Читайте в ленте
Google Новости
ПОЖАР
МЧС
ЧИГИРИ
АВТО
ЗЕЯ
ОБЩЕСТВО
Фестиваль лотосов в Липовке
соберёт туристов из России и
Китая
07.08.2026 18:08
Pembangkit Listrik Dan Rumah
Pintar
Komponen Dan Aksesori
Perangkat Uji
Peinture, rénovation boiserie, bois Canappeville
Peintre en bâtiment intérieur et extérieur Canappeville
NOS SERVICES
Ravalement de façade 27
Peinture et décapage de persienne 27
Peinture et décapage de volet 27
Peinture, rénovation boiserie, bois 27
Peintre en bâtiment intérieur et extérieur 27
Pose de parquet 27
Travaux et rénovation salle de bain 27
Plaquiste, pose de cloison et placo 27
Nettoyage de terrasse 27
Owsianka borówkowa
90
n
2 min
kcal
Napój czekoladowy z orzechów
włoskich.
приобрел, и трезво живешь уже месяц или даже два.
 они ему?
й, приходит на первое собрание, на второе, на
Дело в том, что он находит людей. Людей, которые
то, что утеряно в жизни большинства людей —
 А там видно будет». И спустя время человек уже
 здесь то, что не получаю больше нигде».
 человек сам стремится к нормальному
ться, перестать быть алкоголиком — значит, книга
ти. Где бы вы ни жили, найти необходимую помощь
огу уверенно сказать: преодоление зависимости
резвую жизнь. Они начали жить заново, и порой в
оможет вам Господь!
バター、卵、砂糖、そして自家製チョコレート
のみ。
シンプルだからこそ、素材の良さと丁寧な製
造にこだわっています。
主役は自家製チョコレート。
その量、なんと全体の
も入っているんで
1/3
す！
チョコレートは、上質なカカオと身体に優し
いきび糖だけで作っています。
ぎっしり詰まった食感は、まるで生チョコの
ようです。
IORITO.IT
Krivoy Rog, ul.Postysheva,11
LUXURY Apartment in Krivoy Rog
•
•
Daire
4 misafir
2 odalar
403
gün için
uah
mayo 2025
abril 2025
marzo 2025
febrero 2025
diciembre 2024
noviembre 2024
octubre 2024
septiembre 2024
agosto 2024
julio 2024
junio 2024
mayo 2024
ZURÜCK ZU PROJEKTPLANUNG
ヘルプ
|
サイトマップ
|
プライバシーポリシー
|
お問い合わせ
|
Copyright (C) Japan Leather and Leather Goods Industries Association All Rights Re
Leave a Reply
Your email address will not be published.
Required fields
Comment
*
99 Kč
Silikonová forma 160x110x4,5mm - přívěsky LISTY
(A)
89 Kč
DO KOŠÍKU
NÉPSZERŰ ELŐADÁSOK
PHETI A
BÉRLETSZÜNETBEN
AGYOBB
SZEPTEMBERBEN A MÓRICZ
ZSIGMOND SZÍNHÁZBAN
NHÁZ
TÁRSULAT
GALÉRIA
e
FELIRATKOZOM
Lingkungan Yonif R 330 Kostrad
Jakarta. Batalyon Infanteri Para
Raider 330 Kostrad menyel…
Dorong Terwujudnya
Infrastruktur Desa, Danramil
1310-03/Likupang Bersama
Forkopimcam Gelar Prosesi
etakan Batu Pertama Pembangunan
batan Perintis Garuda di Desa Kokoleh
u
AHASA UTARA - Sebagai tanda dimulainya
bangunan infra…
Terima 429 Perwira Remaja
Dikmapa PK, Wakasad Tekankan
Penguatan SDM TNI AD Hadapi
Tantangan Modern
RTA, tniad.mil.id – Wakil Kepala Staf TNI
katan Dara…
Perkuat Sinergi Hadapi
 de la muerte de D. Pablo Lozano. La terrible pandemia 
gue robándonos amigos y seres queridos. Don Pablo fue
++++++
• [TASK TO CARRY OUT] Starting at the line with "Required fields", retype each line through the final one in the data above, unchanged and with nothing added.

• [OUTPUT OF THE EXERCISE]
Required fields
Comment
*
99 Kč
Silikonová forma 160x110x4,5mm - přívěsky LISTY
(A)
89 Kč
DO KOŠÍKU
NÉPSZERŰ ELŐADÁSOK
PHETI A
BÉRLETSZÜNETBEN
AGYOBB
SZEPTEMBERBEN A MÓRICZ
ZSIGMOND SZÍNHÁZBAN
NHÁZ
TÁRSULAT
GALÉRIA
e
FELIRATKOZOM
Lingkungan Yonif R 330 Kostrad
Jakarta. Batalyon Infanteri Para
Raider 330 Kostrad menyel…
Dorong Terwujudnya
Infrastruktur Desa, Danramil
1310-03/Likupang Bersama
Forkopimcam Gelar Prosesi
etakan Batu Pertama Pembangunan
batan Perintis Garuda di Desa Kokoleh
u
AHASA UTARA - Sebagai tanda dimulainya
bangunan infra…
Terima 429 Perwira Remaja
Dikmapa PK, Wakasad Tekankan
Penguatan SDM TNI AD Hadapi
Tantangan Modern
RTA, tniad.mil.id – Wakil Kepala Staf TNI
katan Dara…
Perkuat Sinergi Hadapi
 de la muerte de D. Pablo Lozano. La terrible pandemia 
gue robándonos amigos y seres queridos. Don Pablo fue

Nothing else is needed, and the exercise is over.